__What to do__:
Work out how many lines of the listing hold the string "株式会社kotrio", then answer with that number and nothing else.

__Supplied records__:

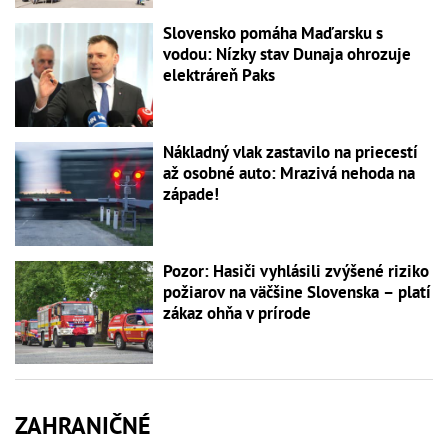
Slovensko pomáha Maďarsku s
vodou: Nízky stav Dunaja ohrozuje
elektráreň Paks
Nákladný vlak zastavilo na priecestí
až osobné auto: Mrazivá nehoda na
západe!
Pozor: Hasiči vyhlásili zvýšené riziko
požiarov na väčšine Slovenska – platí
zákaz ohňa v prírode
ZAHRANIČNÉ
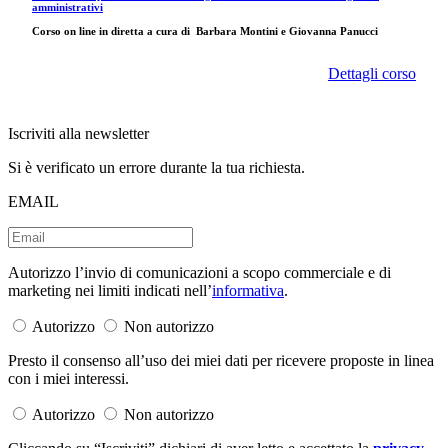
amministrativi
Corso on line in diretta a cura di
Barbara Montini e Giovanna Panucci
Dettagli corso
Iscriviti alla newsletter
Si è verificato un errore durante la tua richiesta.
EMAIL
Autorizzo l’invio di comunicazioni a scopo commerciale e di
marketing nei limiti indicati nell’
informativa
.
Autorizzo
Non autorizzo
Presto il consenso all’uso dei miei dati per ricevere proposte in linea
con i miei interessi.
Autorizzo
Non autorizzo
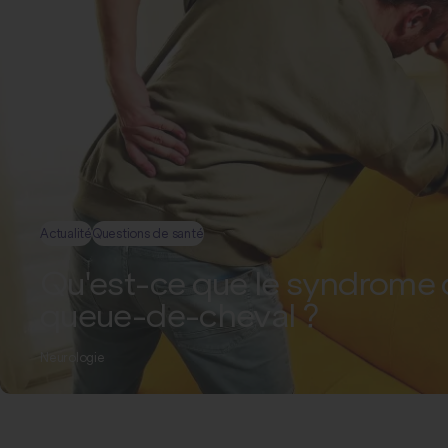
Actualité
Questions de santé
Qu'est-ce que le syndrome 
queue-de-cheval ?
Neurologie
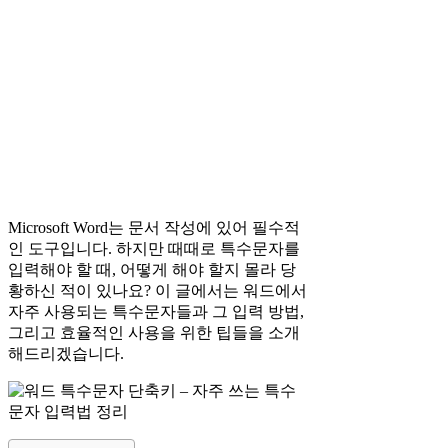
Microsoft Word는 문서 작성에 있어 필수적
인 도구입니다. 하지만 때때로 특수문자를
입력해야 할 때, 어떻게 해야 할지 몰라 당
황하신 적이 있나요? 이 글에서는 워드에서
자주 사용되는 특수문자들과 그 입력 방법,
그리고 효율적인 사용을 위한 팁들을 소개
해드리겠습니다.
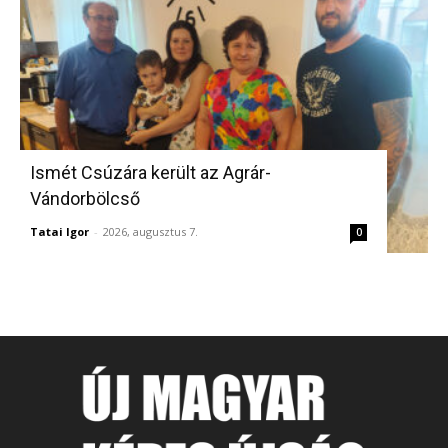
Ismét Csúzára került az Agrár-
Vándorbölcső
Tatai Igor
-
2026, augusztus 7.
0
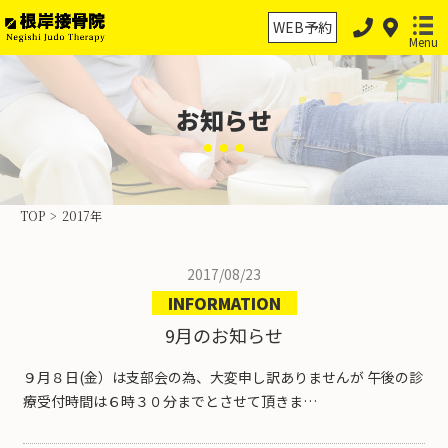
WEB予約
Menu
お知らせ
ホーム
保険診療
TOP
>
2017年
保険外治療
2017/08/23
交通事故治療
INFORMATION
スポーツ外傷・障害
9月のお知らせ
物理療法の分類
９月８日(金）は支部会の為、大変申し訳ありませんが 午後の診
療受付時間は６時３０分までとさせて頂きま…
当院案内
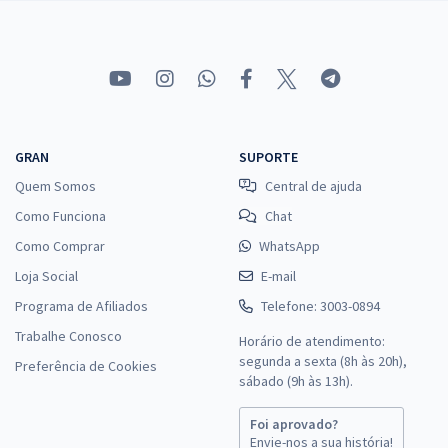
GRAN
SUPORTE
Quem Somos
Central de ajuda
Como Funciona
Chat
Como Comprar
WhatsApp
Loja Social
E-mail
Programa de Afiliados
Telefone: 3003-0894
Trabalhe Conosco
Horário de atendimento:
segunda a sexta (8h às 20h),
Preferência de Cookies
sábado (9h às 13h).
Foi aprovado?
Envie-nos a sua história!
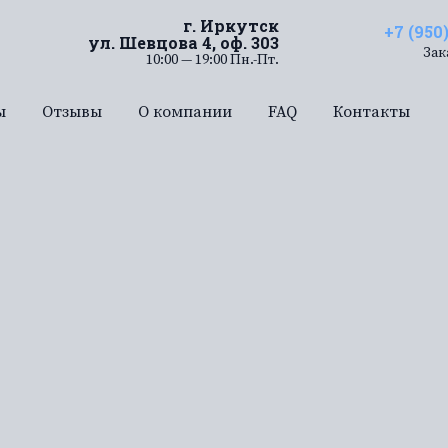
г. Иркутск
+7 (950
ул. Шевцова 4, оф. 303
Зак
10:00 — 19:00 Пн.-Пт.
ы
Отзывы
О компании
FAQ
Контакты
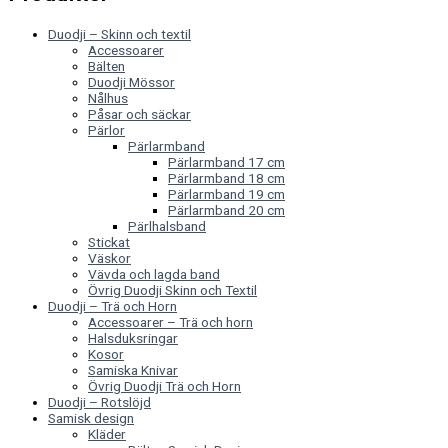
Duodji – Skinn och textil
Accessoarer
Bälten
Duodji Mössor
Nålhus
Påsar och säckar
Pärlor
Pärlarmband
Pärlarmband 17 cm
Pärlarmband 18 cm
Pärlarmband 19 cm
Pärlarmband 20 cm
Pärlhalsband
Stickat
Väskor
Vävda och lagda band
Övrig Duodji Skinn och Textil
Duodji – Trä och Horn
Accessoarer – Trä och horn
Halsduksringar
Kosor
Samiska Knivar
Övrig Duodji Trä och Horn
Duodji – Rotslöjd
Samisk design
Kläder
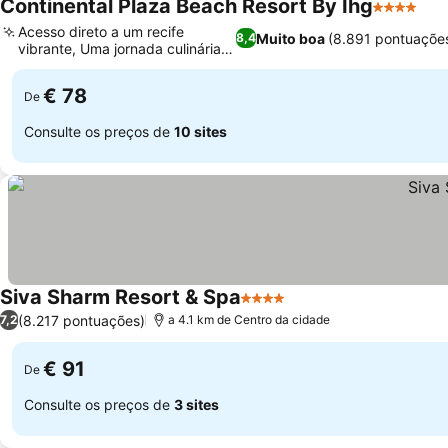
Continental Plaza Beach Resort By Ihg
4 Estrelas
Ver
Acesso direto a um recife
Muito boa
(8.891 pontuaçõe
8,4
vibrante, Uma jornada culinária
Ver preços
diversa
€ 78
De
Consulte os preços de
10 sites
Siva Sharm Resort & Spa
4 Estrelas
Ver preços
(8.217 pontuações)
7,2
a 4.1 km de Centro da cidade
€ 91
De
Consulte os preços de
3 sites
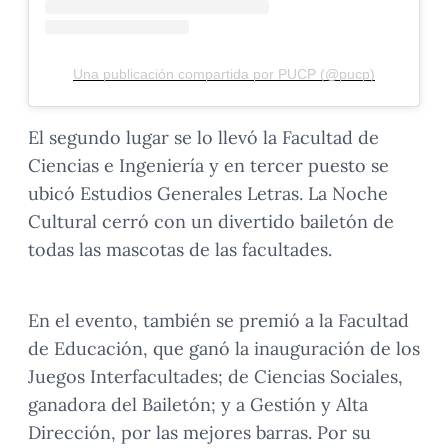
Una publicación compartida por PUCP (@pucp)
El segundo lugar se lo llevó la Facultad de
Ciencias e Ingeniería y en tercer puesto se
ubicó Estudios Generales Letras. La Noche
Cultural cerró con un divertido bailetón de
todas las mascotas de las facultades.
En el evento, también se premió a la Facultad
de Educación, que ganó la inauguración de los
Juegos Interfacultades; de Ciencias Sociales,
ganadora del Bailetón; y a Gestión y Alta
Dirección, por las mejores barras. Por su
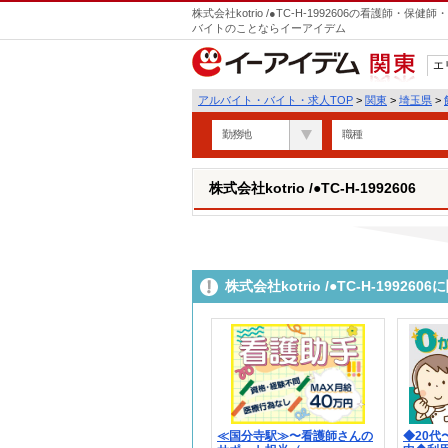
株式会社kotrio /●TC-H-1992606の看護師
バイトのことならイーアイデム
エ
関東
アルバイト・バイト・求人TOP
>
関東
>
埼玉県
>
勤務地
職種
株式会社kotrio /●TC-H-1992606
株式会社kotrio /●TC-H-199
≪国分寺駅≫〜看護師さんの
◆20代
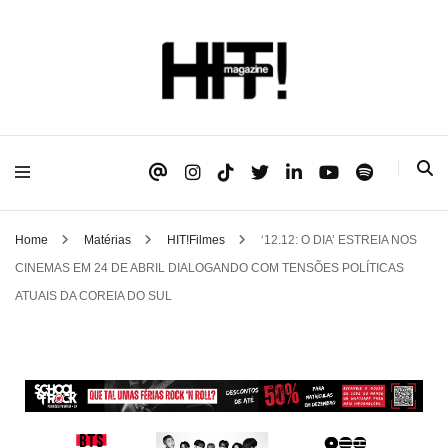
Se é HIT, está aqui!
HIT!Magazine
Home
Matérias
HIT!Filmes
‘12.12: O DIA’ ESTREIA NOS
CINEMAS EM 24 DE ABRIL DIALOGANDO COM TENSÕES POLÍTICAS
ATUAIS DA COREIA DO SUL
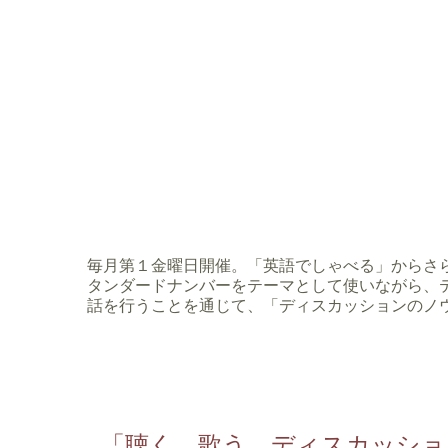
毎月第１金曜日開催。「英語でしゃべる」からさ
タンダードナンバーをテーマとして使いながら、
話を行うことを通じて、「ディスカッションのノ
「聴く、歌う、ディスカッショ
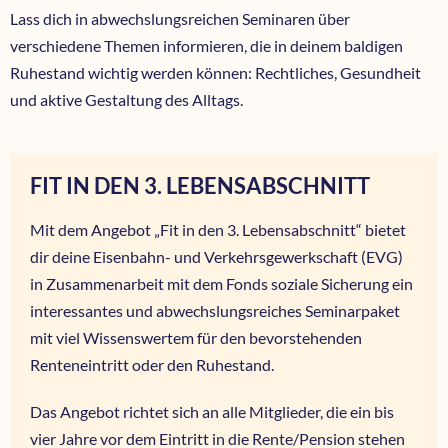
Lass dich in abwechslungsreichen Seminaren über
verschiedene Themen informieren, die in deinem baldigen
Ruhestand wichtig werden können: Rechtliches, Gesundheit
und aktive Gestaltung des Alltags.
FIT IN DEN 3. LEBENSABSCHNITT
Mit dem Angebot „Fit in den 3. Lebensabschnitt“ bietet
dir deine Eisenbahn- und Verkehrsgewerkschaft (EVG)
in Zusammenarbeit mit dem Fonds soziale Sicherung ein
interessantes und abwechslungsreiches Seminarpaket
mit viel Wissenswertem für den bevorstehenden
Renteneintritt oder den Ruhestand.
Das Angebot richtet sich an alle Mitglieder, die ein bis
vier Jahre vor dem Eintritt in die Rente/Pension stehen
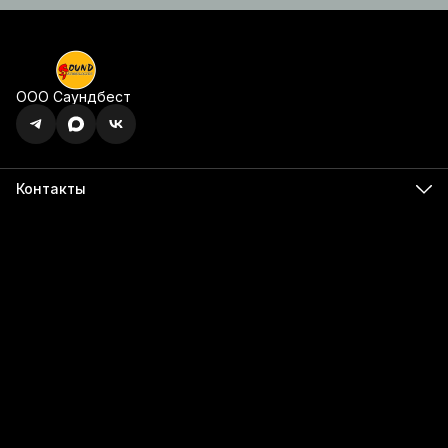
ООО Саундбест
Контакты
Адрес
г. Ижевск, ул. Карла Маркса, 395 офис 120
Бесалатно по РФ
8 (800) 350-49-74
Телефон
8 (341) 255-55-66
Режим работы
Пн - Пт, 9:00 - 18:00
Эл. почта
info@555566.ru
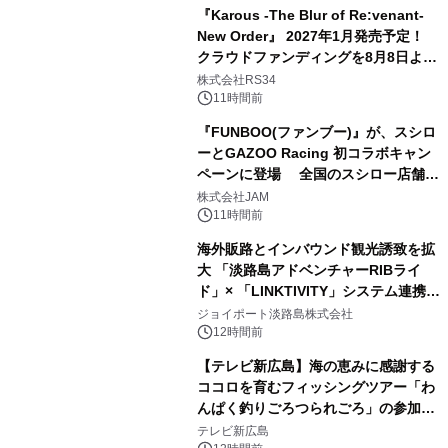
年12月18日（金）、3冊同時発売！
『Karous -The Blur of Re:venant-
New Order』 2027年1月発売予定！
クラウドファンディングを8月8日より
開始
株式会社RS34
11時間前
『FUNBOO(ファンブー)』が、スシロ
ーとGAZOO Racing 初コラボキャン
ペーンに登場 全国のスシロー店舗で
GR 4車種の FUNBOO(ミニカー)付き
株式会社JAM
メニューが展開されます
11時間前
海外販路とインバウンド観光誘致を拡
大 「淡路島アドベンチャーRIBライ
ド」× 「LINKTIVITY」システム連携を
開始！
ジョイポート淡路島株式会社
12時間前
【テレビ新広島】海の恵みに感謝する
ココロを育むフィッシングツアー「わ
んぱく釣りごろつられごろ」の参加小
学生を募集
テレビ新広島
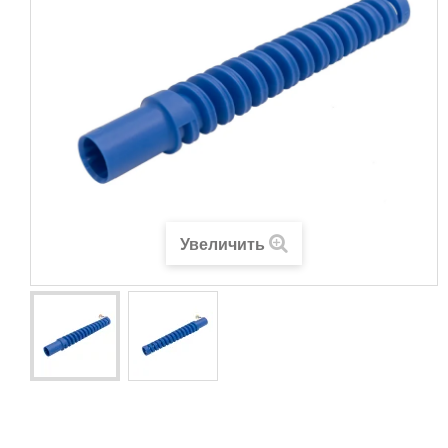
Увеличить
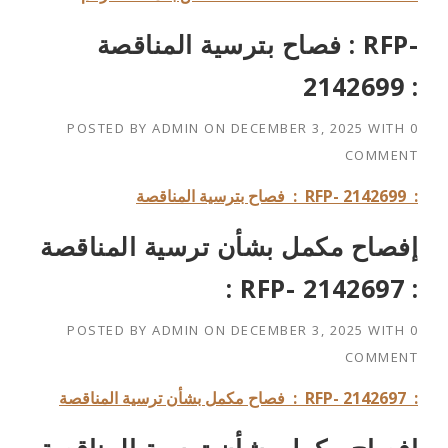
فصاح بترسية المناقصة : RFP-
2142699 :
POSTED BY
ADMIN
ON
DECEMBER 3, 2025
WITH
0
COMMENT
: RFP- 2142699 :
فصاح بترسية المناقصة
إفصاح مكمل بشأن ترسية المناقصة
: RFP- 2142697 :
POSTED BY
ADMIN
ON
DECEMBER 3, 2025
WITH
0
COMMENT
: RFP- 2142697 :
فصاح مكمل بشأن ترسية المناقصة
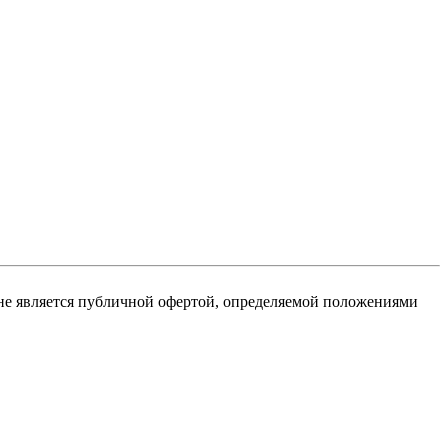
не является публичной офертой, определяемой положениями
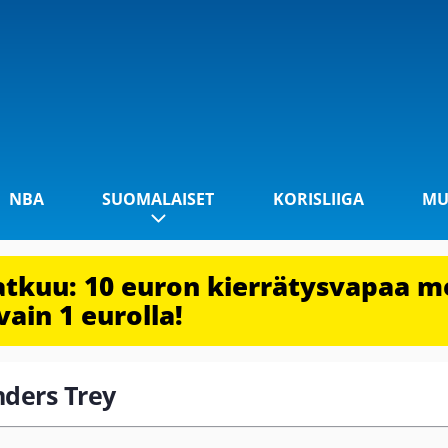
NBA
SUOMALAISET
KORISLIIGA
MU
jatkuu: 10 euron kierrätysvapaa m
vain 1 eurolla!
nders Trey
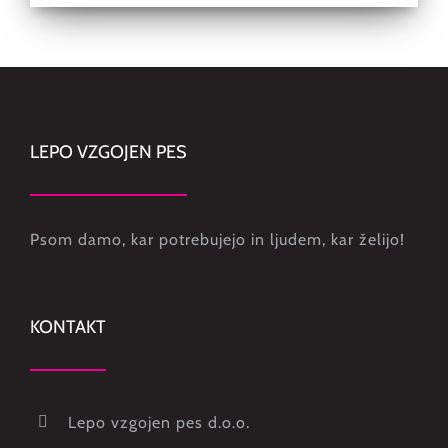
LEPO VZGOJEN PES
Psom damo, kar potrebujejo in ljudem, kar želijo!
KONTAKT
Lepo vzgojen pes d.o.o.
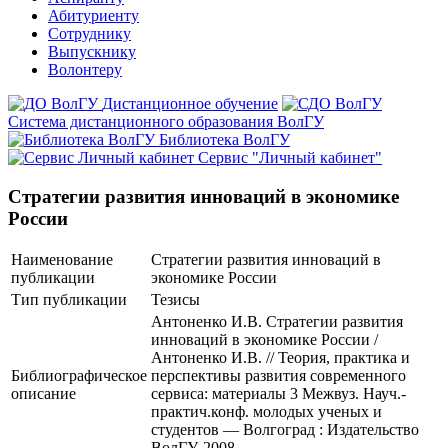
Абитуриенту
Сотруднику
Выпускнику
Волонтеру
Дистанционное обучение
Система дистанционного образования ВолГУ
Библиотека ВолГУ
Сервис "Личный кабинет"
Стратегии развития инноваций в экономике
России
Наименование
Стратегии развития инноваций в
публикации
экономике России
Тип публикации
Тезисы
Антоненко И.В. Стратегии развития
инноваций в экономике России /
Антоненко И.В. // Теория, практика и
Библиографическое
перспективы развития современного
описание
сервиса: материалы 3 Межвуз. Науч.-
практич.конф. молодых ученых и
студентов — Волгоград : Издательство
ВолГУ, 2008.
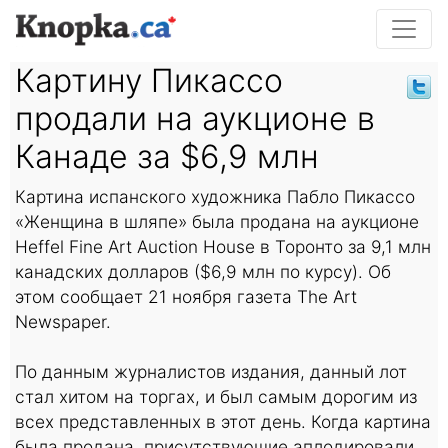
Картину Пикассо
продали на аукционе в
Канаде за $6,9 млн
Картина испанского художника Пабло Пикассо
«Женщина в шляпе» была продана на аукционе
Heffel Fine Art Auction House в Торонто за 9,1 млн
канадских долларов ($6,9 млн по курсу). Об
этом сообщает 21 ноября газета The Art
Newspaper.
По данным журналистов издания, данный лот
стал хитом на торгах, и был самым дорогим из
всех представленных в этот день. Когда картина
была продана, присутствующие аплодировали.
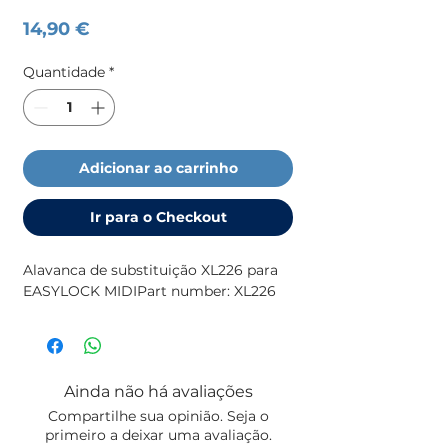
Preço
14,90 €
Quantidade
*
Adicionar ao carrinho
Ir para o Checkout
Alavanca de substituição XL226 para 
EASYLOCK MIDIPart number: XL226
Ainda não há avaliações
Compartilhe sua opinião. Seja o
primeiro a deixar uma avaliação.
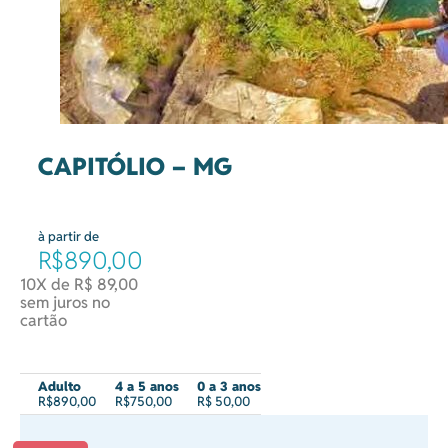
CAPITÓLIO – MG
à partir de
R$890,00
10X de R$ 89,00
sem juros no
cartão
Adulto
4 a 5 anos
0 a 3 anos
R$890,00
R$750,00
R$ 50,00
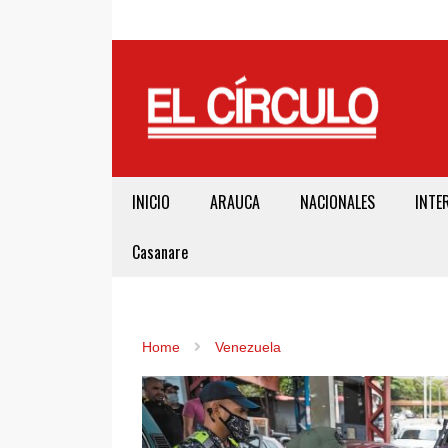
INICIO
ARAUCA
NACIONALES
INTE
Casanare
Home
Venezuela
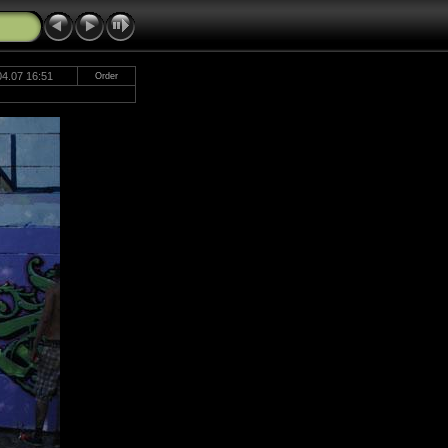
04.07 16:51
Order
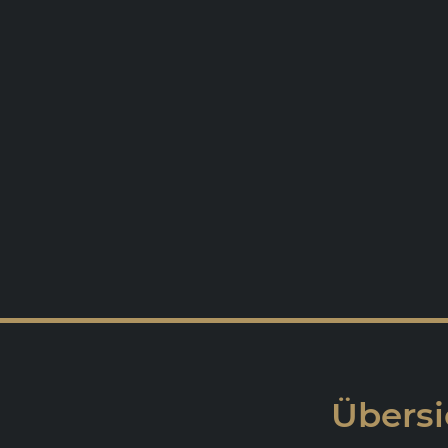
Übersi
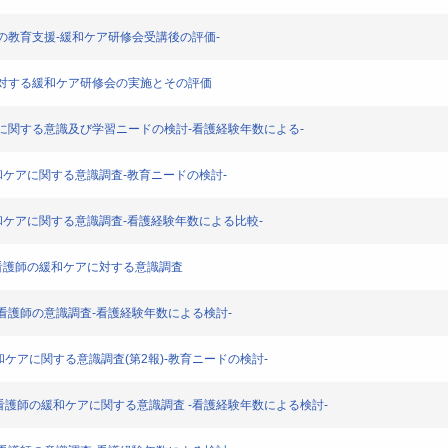
看護師の教育支援-緩和ケア研修会受講後の評価-
看護師に対する緩和ケア研修会の実施とその評価
緩和ケアに関する意識及び学習ニードの検討-看護経験年数による-
師の緩和ケアに関する意識調査-教育ニードの検討-
師の緩和ケアに関する意識調査-看護経験年数による比較-
おける看護師の緩和ケアに対する意識調査
携わる看護師の意識調査-看護経験年数による検討-
師の緩和ケアに関する意識調査(第2報)-教育ニードの検討-
における看護師の緩和ケアに関する意識調査 -看護経験年数による検討-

__Reply__:
3